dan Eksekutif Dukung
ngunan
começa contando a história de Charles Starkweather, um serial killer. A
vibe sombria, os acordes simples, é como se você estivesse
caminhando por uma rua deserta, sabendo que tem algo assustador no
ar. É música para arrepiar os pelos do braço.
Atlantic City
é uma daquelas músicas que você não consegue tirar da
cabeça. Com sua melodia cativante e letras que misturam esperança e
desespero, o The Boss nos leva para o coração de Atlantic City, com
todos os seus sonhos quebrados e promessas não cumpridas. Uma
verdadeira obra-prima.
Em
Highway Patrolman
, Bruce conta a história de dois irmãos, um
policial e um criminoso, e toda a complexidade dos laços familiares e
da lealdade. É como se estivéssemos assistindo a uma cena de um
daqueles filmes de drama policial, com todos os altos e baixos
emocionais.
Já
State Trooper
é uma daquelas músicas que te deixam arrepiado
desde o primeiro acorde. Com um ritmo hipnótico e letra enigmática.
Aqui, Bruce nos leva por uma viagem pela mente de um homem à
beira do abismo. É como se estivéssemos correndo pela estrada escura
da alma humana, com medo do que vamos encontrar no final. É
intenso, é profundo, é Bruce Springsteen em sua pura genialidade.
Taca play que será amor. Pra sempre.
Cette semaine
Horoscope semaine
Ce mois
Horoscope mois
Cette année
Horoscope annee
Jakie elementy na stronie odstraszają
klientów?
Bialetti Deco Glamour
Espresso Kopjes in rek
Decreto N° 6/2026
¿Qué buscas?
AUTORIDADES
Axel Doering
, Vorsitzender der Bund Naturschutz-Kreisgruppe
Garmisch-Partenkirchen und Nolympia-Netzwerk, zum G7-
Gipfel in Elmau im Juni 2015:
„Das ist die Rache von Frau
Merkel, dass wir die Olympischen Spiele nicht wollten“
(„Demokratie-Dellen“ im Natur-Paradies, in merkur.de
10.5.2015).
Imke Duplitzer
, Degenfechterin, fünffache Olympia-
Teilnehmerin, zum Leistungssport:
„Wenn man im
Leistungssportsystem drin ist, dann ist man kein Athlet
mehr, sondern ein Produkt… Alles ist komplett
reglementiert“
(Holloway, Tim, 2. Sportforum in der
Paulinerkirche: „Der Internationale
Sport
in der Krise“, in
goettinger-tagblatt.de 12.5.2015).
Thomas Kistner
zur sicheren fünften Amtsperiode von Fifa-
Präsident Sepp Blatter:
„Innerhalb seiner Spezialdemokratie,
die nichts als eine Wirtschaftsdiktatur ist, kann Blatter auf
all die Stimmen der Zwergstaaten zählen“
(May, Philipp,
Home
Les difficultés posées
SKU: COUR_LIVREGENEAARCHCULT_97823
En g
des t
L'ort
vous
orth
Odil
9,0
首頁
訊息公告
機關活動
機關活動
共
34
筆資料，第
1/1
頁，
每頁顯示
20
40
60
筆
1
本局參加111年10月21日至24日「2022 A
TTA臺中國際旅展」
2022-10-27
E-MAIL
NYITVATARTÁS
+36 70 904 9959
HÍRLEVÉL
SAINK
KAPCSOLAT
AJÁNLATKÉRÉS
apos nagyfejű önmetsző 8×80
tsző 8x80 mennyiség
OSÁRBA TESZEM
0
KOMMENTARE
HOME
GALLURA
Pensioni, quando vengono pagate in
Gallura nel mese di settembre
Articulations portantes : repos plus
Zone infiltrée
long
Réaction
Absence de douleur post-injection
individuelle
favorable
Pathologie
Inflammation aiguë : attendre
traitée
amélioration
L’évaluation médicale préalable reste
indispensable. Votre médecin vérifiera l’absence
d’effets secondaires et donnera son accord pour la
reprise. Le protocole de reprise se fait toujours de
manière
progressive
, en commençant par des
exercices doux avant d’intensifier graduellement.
========
> DESCRIPTION OF THE TASK: From the entries above, extract every line where the word "pela" appears.

> ANSWER TO THIS EXERCISE:
Aqui, Bruce nos leva por uma viagem pela mente de um homem à
beira do abismo. É como se estivéssemos correndo pela estrada escura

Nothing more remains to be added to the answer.